Oracle 10g Enhancements to Analytical Functions
One morning I arrived early at my client site to find a
developer running multiple SQL queries, then feverishly transferring the
resulting output into a Microsoft Excel spreadsheet. When I asked her the
reason for her frantic activity, she told me she needed to perform some complex
financial calculations on the results, but did not know how to perform them
from within Oracle.
I took an informal poll of the developers I supported, and I
found out that many of them were still creating queries to extract raw data
from tables and/or views, but then dumping that output to comma-delimited files
and then into a spreadsheet so that the raw data could be manipulated via
Excel's analytical functions. Some typical requirements these developers were
pursuing included these scenarios:
-
A Sales account executive asked for a subset of revenue data to
create a series of graphs for her accounts. The graph needed to break out sales
within each state in the Midwest and across different products and annual
periods. The account executive also specified that any missing values for
states or time periods in which no sales took place for a particular product
could be filled in with meaningful default values.
-
A user in Marketing needed a report that broke down sales within
time periods, product types, and regions, including percentages of the total
sales calculated at different control breaks.
-
An Accounting department user needed a report that calculated the
eventual value of a company's outstanding cash balance if particular
assets were invested at different rates of interest, or over different time
periods.
The good news is that Oracle 10g has beefed up analytical
function processing so that all these scenarios can be handled by simply
running an appropriate query directly against the database. I will cover the
first scenario in the following sections, and I will tackle the last two
scenarios in my next article when I cover the MODEL clause in depth.

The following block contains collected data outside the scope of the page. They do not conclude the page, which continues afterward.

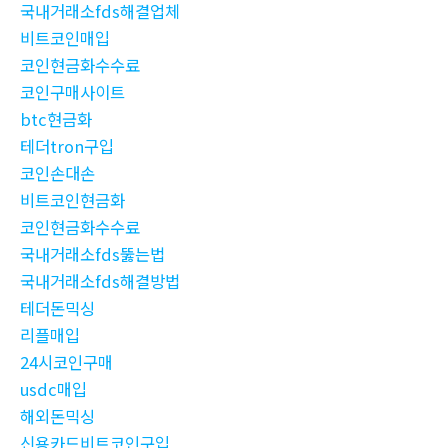
국내거래소fds해결업체
비트코인매입
코인현금화수수료
코인구매사이트
btc현금화
테더tron구입
코인손대손
비트코인현금화
코인현금화수수료
국내거래소fds뚫는법
국내거래소fds해결방법
테더돈믹싱
리플매입
24시코인구매
usdc매입
해외돈믹싱
신용카드비트코인구입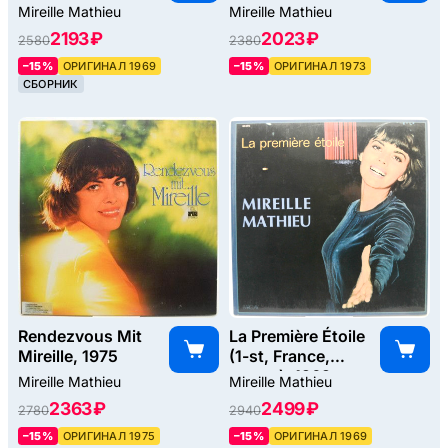
Mireille Mathieu
Mireille Mathieu
2193 ₽
2023 ₽
2580
2380
–15%
ОРИГИНАЛ 1969
–15%
ОРИГИНАЛ 1973
СБОРНИК
Rendezvous Mit
La Première Étoile
Mireille, 1975
(1-st, France,
poster), 1969
Mireille Mathieu
Mireille Mathieu
2363 ₽
2499 ₽
2780
2940
–15%
ОРИГИНАЛ 1975
–15%
ОРИГИНАЛ 1969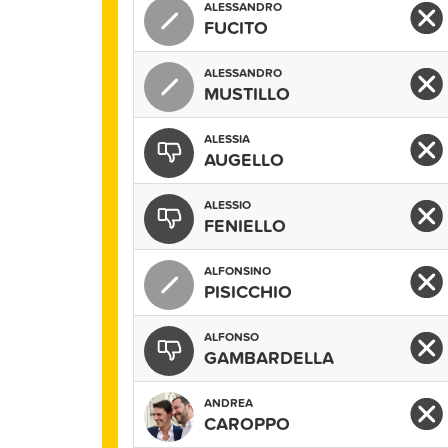
ALESSANDRO
FUCITO
ALESSANDRO
MUSTILLO
ALESSIA
AUGELLO
ALESSIO
FENIELLO
ALFONSINO
PISICCHIO
ALFONSO
GAMBARDELLA
ANDREA
CAROPPO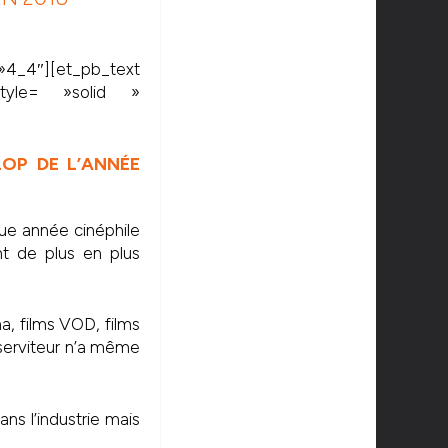
_4″][et_pb_text
style= »solid »
LOP DE L’ANNÉE
aque année cinéphile
nt de plus en plus
a, films VOD, films
e serviteur n’a même
ans l’industrie mais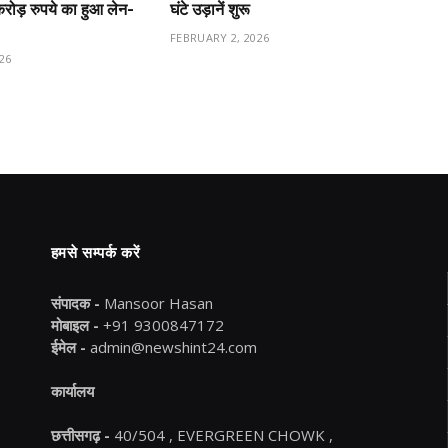
ड़ रुपये का हुआ लेन-
घंटे उड़ानें शुरू
FEBRUARY 2, 2026
26
हमसे सम्पर्क करें
संपादक -
Mansoor Hasan
मोबाइल -
+91 9300847172
ईमेल -
admin@newshint24.com
कार्यालय
छत्तीसगढ़ -
40/504 , EVERGREEN CHOWK ,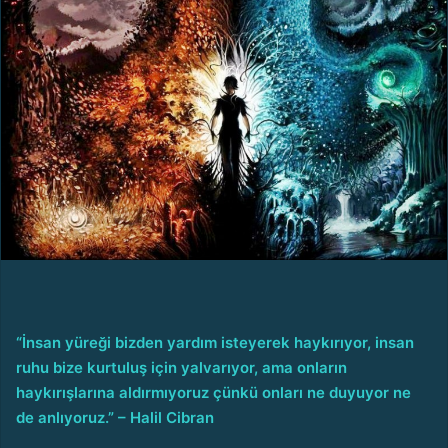
o
s
t
a
g
ö
n
d
e
r
m
e
k
“İnsan yüreği bizden yardım isteyerek haykırıyor, insan
ruhu bize kurtuluş için yalvarıyor, ama onların
haykırışlarına aldırmıyoruz çünkü onları ne duyuyor ne
de anlıyoruz.” – Halil Cibran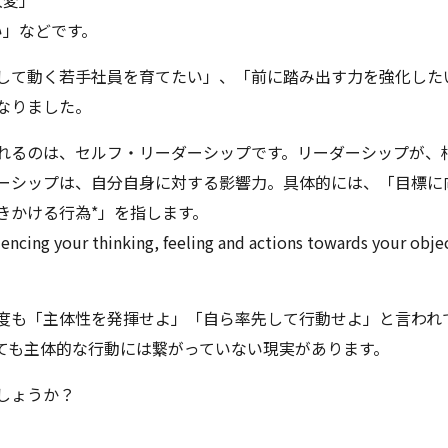
大変」
い」などです。
して動く若手社員を育てたい」、「前に踏み出す力を強化した
なりました。
れるのは、セルフ・リーダーシップです。リーダーシップが、
ーシップは、自分自身に対する影響力。具体的には、「目標に
きかける行為*」を指します。
fluencing your thinking, feeling and actions towards your ob
度も「主体性を発揮せよ」「自ら率先して行動せよ」と言われ
ても主体的な行動には繋がっていない現実があります。
しょうか？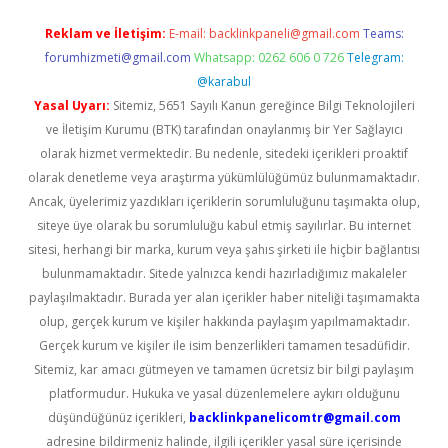
Reklam ve İletişim:
E-mail:
backlinkpaneli@gmail.com
Teams:
forumhizmeti@gmail.com
Whatsapp: 0262 606 0 726
Telegram:
@karabul
Yasal Uyarı:
Sitemiz, 5651 Sayılı Kanun gereğince Bilgi Teknolojileri
ve İletişim Kurumu (BTK) tarafından onaylanmış bir Yer Sağlayıcı
olarak hizmet vermektedir. Bu nedenle, sitedeki içerikleri proaktif
olarak denetleme veya araştırma yükümlülüğümüz bulunmamaktadır.
Ancak, üyelerimiz yazdıkları içeriklerin sorumluluğunu taşımakta olup,
siteye üye olarak bu sorumluluğu kabul etmiş sayılırlar. Bu internet
sitesi, herhangi bir marka, kurum veya şahıs şirketi ile hiçbir bağlantısı
bulunmamaktadır. Sitede yalnızca kendi hazırladığımız makaleler
paylaşılmaktadır. Burada yer alan içerikler haber niteliği taşımamakta
olup, gerçek kurum ve kişiler hakkında paylaşım yapılmamaktadır.
Gerçek kurum ve kişiler ile isim benzerlikleri tamamen tesadüfidir.
Sitemiz, kar amacı gütmeyen ve tamamen ücretsiz bir bilgi paylaşım
platformudur. Hukuka ve yasal düzenlemelere aykırı olduğunu
düşündüğünüz içerikleri,
backlinkpanelicomtr@gmail.com
adresine bildirmeniz halinde, ilgili içerikler yasal süre içerisinde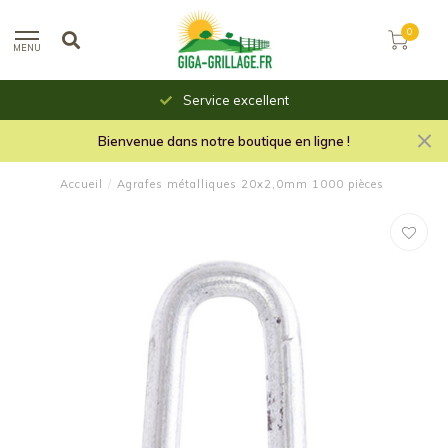
0
MENU
Service excellent
Bienvenue dans notre boutique en ligne !
Accueil
/
Agrafes métalliques 20x2,0mm 1000 pièces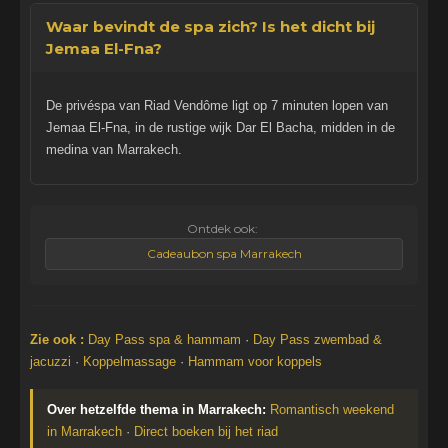
Waar bevindt de spa zich? Is het dicht bij
Jemaa El-Fna?
De privéspa van Riad Vendôme ligt op 7 minuten lopen van
Jemaa El-Fna, in de rustige wijk Dar El Bacha, midden in de
medina van Marrakech.
Ontdek ook:
Cadeaubon spa Marrakech
Zie ook :
Day Pass spa & hammam
·
Day Pass zwembad &
jacuzzi
·
Koppelmassage
·
Hammam voor koppels
Over hetzelfde thema in Marrakech:
Romantisch weekend
in Marrakech
·
Direct boeken bij het riad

Using Partitioned Outer Joins To "Densify" Data
Oracle 10g offers a new type of join, a partitioned outer
join, that not only lets me join disparate sets of data, but also allows me
to fill in "gaps" in the result sets because some data might be
missing. For example, even though sales of a particular product may exist in
most of the states in the Midwest, it is entirely possible that no sales exist
in a particular calendar year for that product because of the time period in
which it was introduced.
Oracle calls the concept of filling in missing data with
partitioned outer joins data densification. To illustrate, I will create
a new view, SH.CALENDAR_YEARS, that
contains all existing calendar years in the SH.TIMES time periods table and adds in all
current calendar years up to and including 2005. I will also create a new view
named SH.SALES_MIDWEST_ONLY
that will gather only a small subset of sales data from the sales history
table, SALES. (I am
using a small subset only to delineate the results of data densification; in
real life, of course, I would use all the available sales data.)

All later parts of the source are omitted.